> [Records supplied]
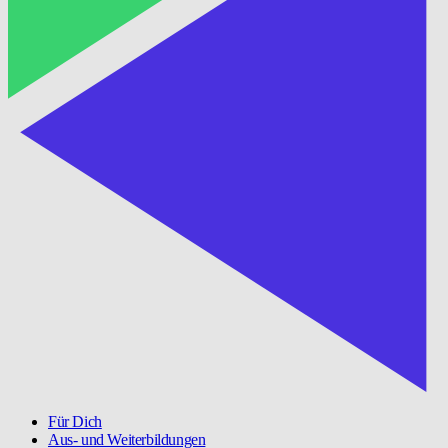
Für Dich
Aus- und Weiterbildungen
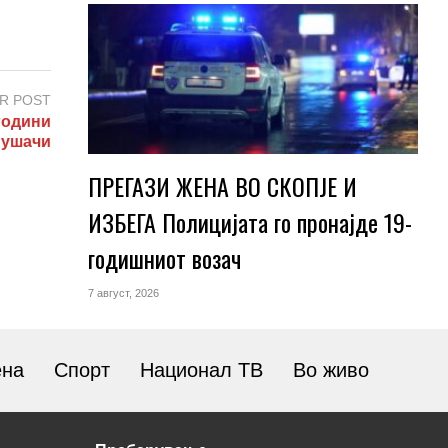
R POST
години
пушачи
ПРЕГАЗИ ЖЕНА ВО СКОПЈЕ И
ИЗБЕГА Полицијата го пронајде 19-
годишниот возач
7 август, 2026
ена
Спорт
Национал ТВ
Во живо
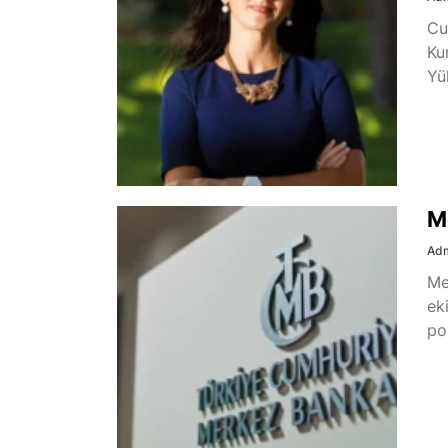
Cu
Ku
Yü
M
Ad
Me
ek
pol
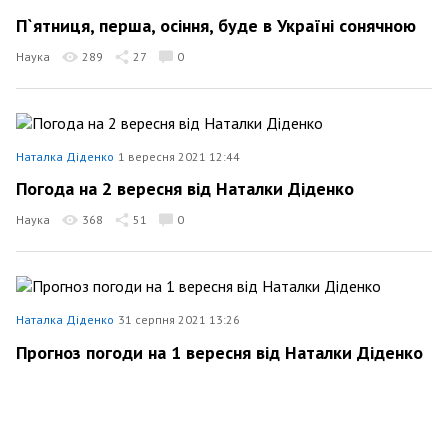
П`ятниця, перша, осіння, буде в Україні сонячною
Наука
289
27
0
Наталка Діденко
1 вересня 2021 12:44
Погода на 2 вересня від Наталки Діденко
Наука
368
51
0
Наталка Діденко
31 серпня 2021 13:26
Прогноз погоди на 1 вересня від Наталки Діденко
Наука
331
17
0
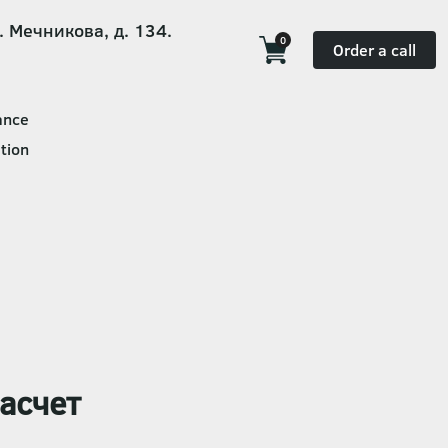
. Мечникова, д. 134.
0
Order a call
ance
tion
асчет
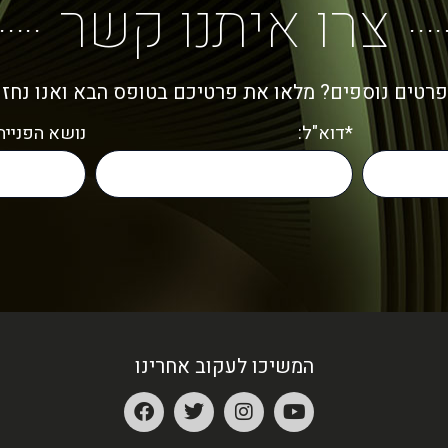
צרו איתנו קשר
פרטים נוספים? מלאו את פרטיכם בטופס הבא ואנו נחז
*דוא"ל:
נושא הפנייה:
המשיכו לעקוב אחרינו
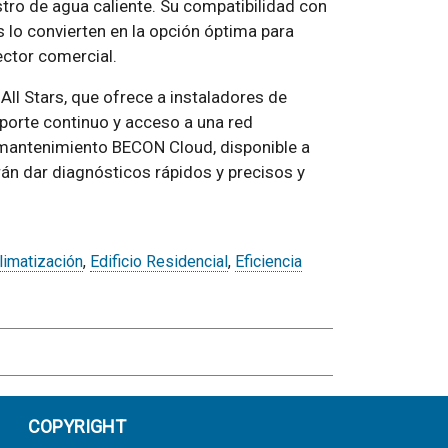
stro de agua caliente. Su compatibilidad con
 lo convierten en la opción óptima para
ctor comercial.
ll Stars, que ofrece a instaladores de
porte continuo y acceso a una red
e mantenimiento BECON Cloud, disponible a
drán dar diagnósticos rápidos y precisos y
limatización
,
Edificio Residencial
,
Eficiencia
COPYRIGHT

> [What is expected]
All lines above that contain "Діденко" are required in the answer.

> [Answer to this exercise]
Наталка Діденко
Погода на 2 вересня від Наталки Діденко
Наталка Діденко
Прогноз погоди на 1 вересня від Наталки Діденко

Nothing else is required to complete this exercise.